LETTER TO THE EDITOR: All qualified candidates should be involved in debates

As a longtime member and past president of the League of Women Voters of Kent County, I applaud Jesse McVay’s letter in the Delaware State News of Sept. 24, 2016 [“Let Gary Johnson get involved in the debates”]. Mr. McVay accurately recounts the sabotaging of the democratic process in 1988, when the Commission on Presidential Debates, headed by the chairs of the two major parties, prevented the League of Women Voters of the United States from moderating the national presidential debates.

The Republican and Democratic campaigns secretly agreed to decide which candidates could participate in the debates, which individuals would be panelists (and therefore able to ask questions) and even the height of the lecterns.

The LWVUS insisted that all candidates who qualify to have their name on the national ballot be invited to participate in the debates. The League’s Education Fund argued that a change in sponsorship that put control of the debate format in the hands of the two dominant parties deprived voters of the chance to see candidates outside of their controlled campaign environment.

The CPD placed so many restrictions on the debate format that Nancy Newman, then LWVUS president, stated that the League had “no intention of becoming an accessory to the hoodwinking of the American public.” The League continues to represent non-partisanship and inclusiveness in the political process while the two major parties have conspired to limit political competition.

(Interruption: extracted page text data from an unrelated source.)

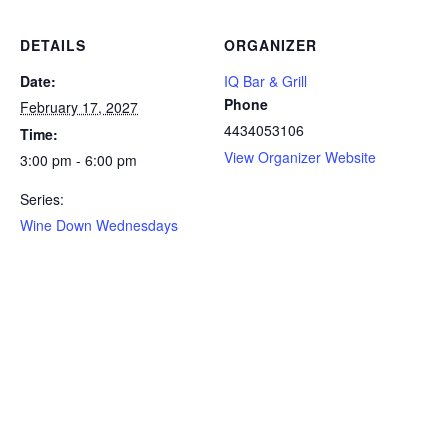
DETAILS
ORGANIZER
Date:
IQ Bar & Grill
Phone
February 17, 2027
4434053106
Time:
View Organizer Website
3:00 pm - 6:00 pm
Series:
Wine Down Wednesdays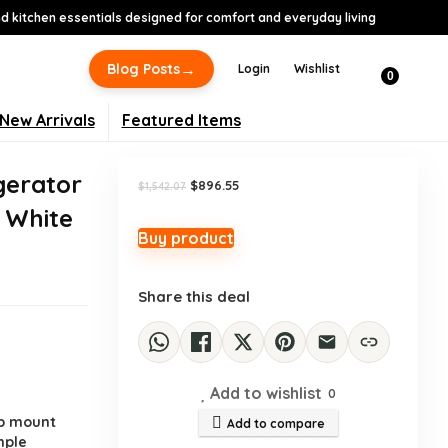
 kitchen essentials designed for comfort and everyday living
-42%
→
Blog Posts
Login
Wishlist
0
New Arrivals
Featured Items
gerator
Original
Current
$
896.55
$
1,542.07
price
price
, White
was:
is:
$1,542.07.
$896.55.
Buy product
Share this deal
Add to wishlist
0
.
op mount
Add to compare
mple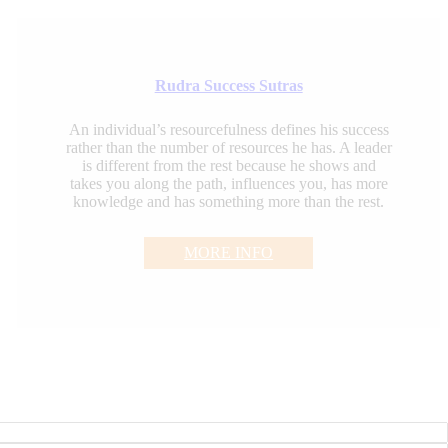
Rudra Success Sutras
An individual’s resourcefulness defines his success
rather than the number of resources he has. A leader
is different from the rest because he shows and
takes you along the path, influences you, has more
knowledge and has something more than the rest.
MORE INFO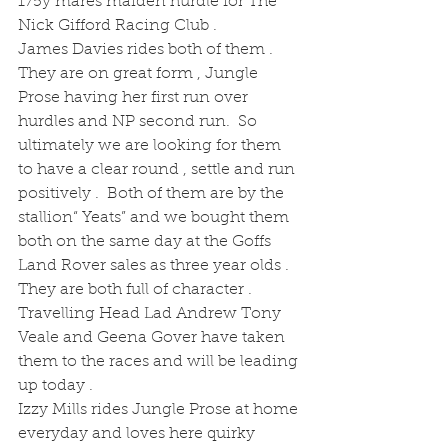
175y mares maiden hurdle for The 
Nick Gifford Racing Club .  
James Davies rides both of them .  
They are on great form , Jungle 
Prose having her first run over 
hurdles and NP second run.  So 
ultimately we are looking for them 
to have a clear round , settle and run 
positively .  Both of them are by the 
stallion“ Yeats” and we bought them 
both on the same day at the Goffs 
Land Rover sales as three year olds . 
They are both full of character . 
Travelling Head Lad Andrew Tony 
Veale and Geena Gover have taken 
them to the races and will be leading 
up today . 
Izzy Mills rides Jungle Prose at home 
everyday and loves here quirky 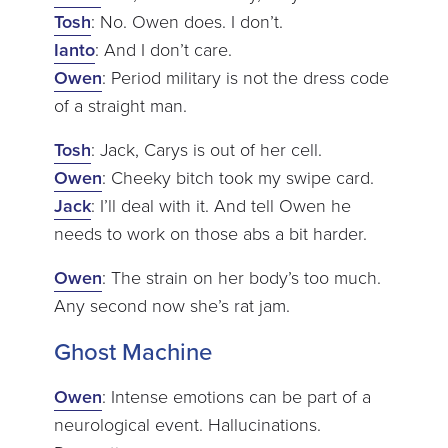
Tosh
: No. Owen does. I don’t.
Ianto
: And I don’t care.
Owen
: Period military is not the dress code
of a straight man.
Tosh
: Jack, Carys is out of her cell.
Owen
: Cheeky bitch took my swipe card.
Jack
: I’ll deal with it. And tell Owen he
needs to work on those abs a bit harder.
Owen
: The strain on her body’s too much.
Any second now she’s rat jam.
Ghost Machine
Owen
: Intense emotions can be part of a
neurological event. Hallucinations.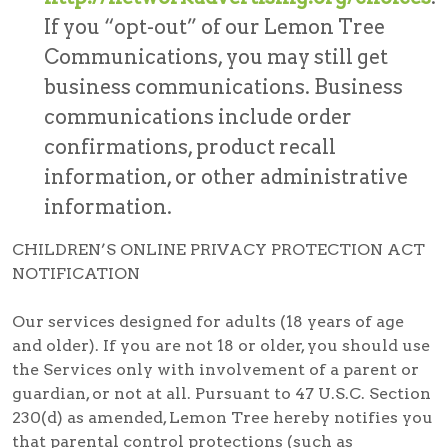
If you “opt-out” of our Lemon Tree
Communications, you may still get
business communications. Business
communications include order
confirmations, product recall
information, or other administrative
information.
CHILDREN’S ONLINE PRIVACY PROTECTION ACT
NOTIFICATION
Our services designed for adults (18 years of age
and older). If you are not 18 or older, you should use
the Services only with involvement of a parent or
guardian, or not at all. Pursuant to 47 U.S.C. Section
230(d) as amended, Lemon Tree hereby notifies you
that parental control protections (such as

Unfortunately, Mr. McVay’s narrow recommendation for expanding the presidential debates undermines the very principle of fairness that he advocates. In expressing his concern that Libertarian candidate, Gary Johnson, was denied an invitation to debate, he omits reference to the other major candidate who qualified to run for the country’s highest office – Dr. Jill Stein of the Green Party, whose ideas reflect the aspirations of a growing national movement for greater inclusiveness, equity and justice in the American system of government. The Green Party focus on such major issues as climate change, college affordability and systemic racism amplifies the range and depth of the national discourse.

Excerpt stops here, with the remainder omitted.